Regardless, there are several regulatory and technical issues which seem to elude definitive answer. Although Munsell has issued at least three new versions of its charts since 1975, federal references, when specific, only identify the 1975 edition (U.S. Army Corps of Engineers, 1987). Does that negate use of the newer editions? This becomes a relevant question, particularly when we know that Munsell books over four years old are unreliable, and that the 1975 Munsell edition has now been out-of-print for fifteen years. The EarthColors book is new, and I have encountered no regulatory references to it in my research. In particularly formal or controversial analyses, does one favor one chart manufacturer over another?

Further, the issue of color chip discrepancies which I identify, and which have been previously documented by Stephen Kunz (Kunz, 1997), present a technical dilemma. At this date I have not encountered literature which reports objective measurements of the accuracy of color chips made by any of these firms. We do not know whether the errors are exclusively Munsells, or whether they are common to both firms. The manufacturing tolerances for these chips, regardless of the individual manufacturer, must be consistent and reliable. The shelf-life for the books must be well-known, and stressed in the publishers literature.

At ninety-five dollars a book from either company, most of us will tend to replace the books only after damage or extensive use. If the editions become worthless after measurable periods of exposure to the elements, we will replace them sooner if we have been so informed. But these questions cannot be left unansweredtoo much regulatory resource definition now focuses on the minutiae of soil color. The more controversial sites tend to depend on interpretive particulars, and many of us have seen wetland lines shift from five to 50 feet because a soil was a 3/2, and not a 3/3. Using color books which vary in their manufacturing tolerances by as much as a chroma is simply unacceptable.

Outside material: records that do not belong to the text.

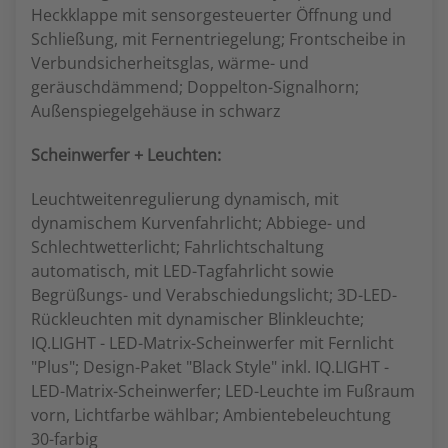
Heckklappe mit sensorgesteuerter Öffnung und
Schließung, mit Fernentriegelung; Frontscheibe in
Verbundsicherheitsglas, wärme- und
geräuschdämmend; Doppelton-Signalhorn;
Außenspiegelgehäuse in schwarz
Scheinwerfer + Leuchten:
Leuchtweitenregulierung dynamisch, mit
dynamischem Kurvenfahrlicht; Abbiege- und
Schlechtwetterlicht; Fahrlichtschaltung
automatisch, mit LED-Tagfahrlicht sowie
Begrüßungs- und Verabschiedungslicht; 3D-LED-
Rückleuchten mit dynamischer Blinkleuchte;
IQ.LIGHT - LED-Matrix-Scheinwerfer mit Fernlicht
"Plus"; Design-Paket "Black Style" inkl. IQ.LIGHT -
LED-Matrix-Scheinwerfer; LED-Leuchte im Fußraum
vorn, Lichtfarbe wählbar; Ambientebeleuchtung
30-farbig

At the least, soil and wetland scientists must be cognizant that these color books are not infallible. Ideally, an independent group or laboratory should publish a carefully calibrated color chart key that could be used as a master or a baseline for periodic comparisons to field color books. I would suggest the key be printed to tolerances that would vary no more than 0.25 chroma units. The key could be kept in light-safe storage, and used to establish the so-called freshness of the working books. Lacking such a tool, we must expect the publishers themselves to set these standards, and to consistently reproduce them with every edition. The books should still be periodically examined for accuracy by a nonprofit group or university, with testing results published in widely distributed literature.


REFERENCES:

Color Communications, Inc. 1997. EarthColors Soil Color Book. Color Communications, Chicago, IL.

Goldstein, Jill, Marketing Director of Color Communications, Inc.. June, 1998. Correspondence to the author with product attachments.

Kunz, Stephen. 1997. Soil Color Charts: The Rest of the Story. Wetland Journal. 9 (4):8-12 pp.

MacBeth Division of Kollmorgen Instruments Corp. 1990. Munsell Soil Color Charts, 1990 edition. Baltimore, MD.

MacBeth Division of Kollmorgen Instruments Corp. 1994. Munsell Soil Color Charts , 1994 edition. Baltimore, MD.

U.S. Army Corps of Engineers. 1987. Corps of Engineers Wetlands Delineation Manual. Waterways Experiment Station, Vicksburg, MS.